Si a otros les gusta amen, y si no, amen también. No estoy en contra de nada ni nadie, siempre y cuando esa nada o nadie tengan los mismos sentires hacia mí. Me gusta la libertad y la disfruto y si algo tengo en contra de la muerte es, precisamente, que no me da la libertad de elegir ni fecha ni lugar, ella manda y decide y, como estoy en contra de todo lo que cohíba mi pensar o libertad, es la única razón para estar en contra de la muerte.
Después de mucho tratar de comprender y los esfuerzos por desentrañar el intríngulis que existía, viendo al papa renunciante y compenetrarme un poco con lo que hasta el momento ha sido su vida, pude por fin descifrar el misterio y el por qué del comportamiento de muchos “arrepentíos”.
Aleluya, mil gracias a Dios que siempre me ha acompañado aun en estos momentos de extrañas divagaciones entre lo etéreo y lo material, pude por fin entender, comprender hasta donde llega la perversidad humana. Con o sin sotana, como el caso del destituido arzobispo que protegía a compañeritos y subalternos pederastas, comprendí hasta donde puede llevar la debilidad de carácter a una persona con relación a Dios, las Iglesias y sus creencias.
Y está claro, sencillo como toda verdad, que por ser simple la tenemos enfrente de nuestros ojos y no la vemos. Tremenda fortaleza la de la verdad, la misma por la cual luchó y clamó el ahora papa emeritus Ratzinger.
La verdad, carajo, la verdad y la negación de la misma lo hicieron renunciar. Coraje, valentía, desinterés por los oropeles y consciente de las debilidades humanas, por eso renunció. Y no lo hizo como santo, porque su santidad no es de esta tierra y como tal no puede ser santificado por humanos. Renunció como hombre creyente, quizás hastiado ante la falta o negación de la verdad.

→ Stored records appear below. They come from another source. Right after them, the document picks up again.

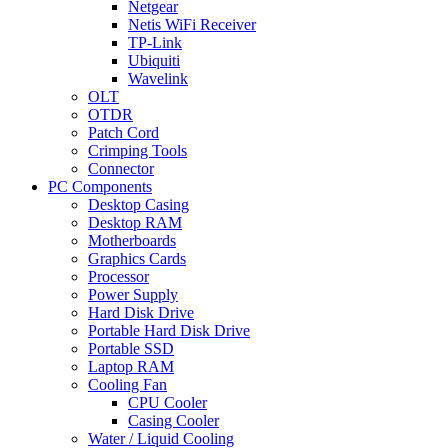
Netgear
Netis WiFi Receiver
TP-Link
Ubiquiti
Wavelink
OLT
OTDR
Patch Cord
Crimping Tools
Connector
PC Components
Desktop Casing
Desktop RAM
Motherboards
Graphics Cards
Processor
Power Supply
Hard Disk Drive
Portable Hard Disk Drive
Portable SSD
Laptop RAM
Cooling Fan
CPU Cooler
Casing Cooler
Water / Liquid Cooling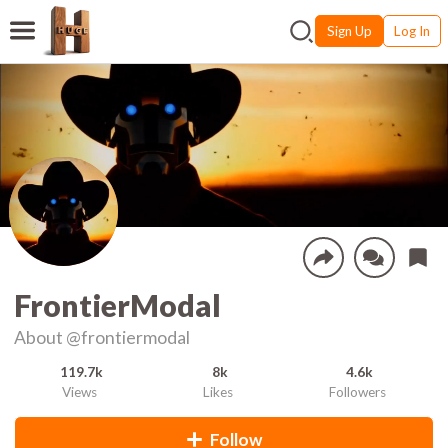
Sign Up
Log In
FrontierModal
About
@frontiermodal
119.7k
8k
4.6k
Views
Likes
Followers
Follow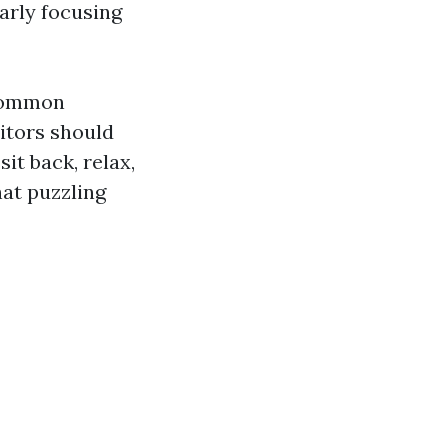
arly focusing
 common
itors should
it back, relax,
hat puzzling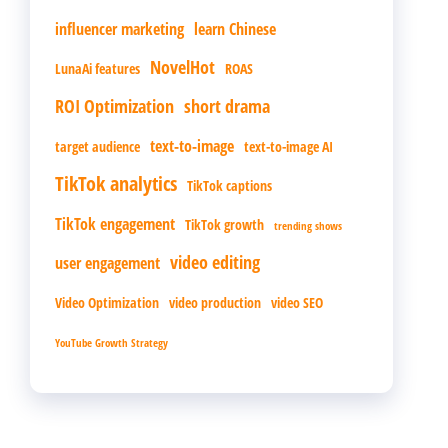
influencer marketing
learn Chinese
NovelHot
LunaAi features
ROAS
ROI Optimization
short drama
text-to-image
target audience
text-to-image AI
TikTok analytics
TikTok captions
TikTok engagement
TikTok growth
trending shows
video editing
user engagement
Video Optimization
video production
video SEO
YouTube Growth Strategy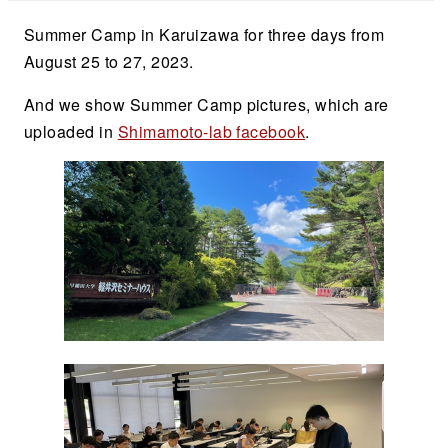
Summer Camp in Karuizawa for three days from
August 25 to 27, 2023.
And we show Summer Camp pictures, which are
uploaded in
Shimamoto-lab facebook
.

Creo en Dios, creo en ese ser superior sin nombre, sin sangre que corra por sus venas, creador de todo lo habido y por haber. Creo en Dios pero, con libertad, porque me dio el don para pensar, para decidir, para luchar por ser y vivir libre, para obrar, sin que ningún fanático, aprovechado o hijo de una gran señora, cuyo único pecado fue el haber parido unos engendros manipuladores, pretendan condicionar nuestras creencias.
Por eso es, que sea quien sea que me incite u ordene o pretenda manipular mis sentimientos e insinuarme el sacrificio de un ser querido, como aquel acto donde supuestamente le dicen a Abraham, “ Toma a tu hijo, a tu único, al que amas, a Isaac, vete al país de los Moría y ofrécelo allí en holocausto en uno de los montes, el que yo te diga”, pues bien, y reitero, y sé que a pesar de tantos siglos aún existen seres que creen en esto, para mí, quien me pida esto, que sacrifique un ser querido como si fuese un vil cordero, ni es mi amigo ni puede ser mi Dios.
Y, menos ahora que han crecido de manera asombrosa los llamados “arrepentidos” pero, de la boca hacia fuera, los mismos que interpretan las profecías a su manera, a lo que más le convenga en el momento al negocio.
Los mismos que se aprenden la Biblia –para ellos, la palabra-, como una catedra o poema cualquiera. Pero de ahí a la práctica de lo que dicen, ay papa, que distancia abismal, porque en cuanto a muchas féminas, las visitas a esas iglesias, más bien parecen una pasarela de modas y, sobre su conducta ambivalente o bipolar, lo mejor es hacerse el ciego, sordo y mudo.
Todo esto, porque al parecer, para estos señores, la humildad y la verdad, andan juntas de parranda. ¡Si señor!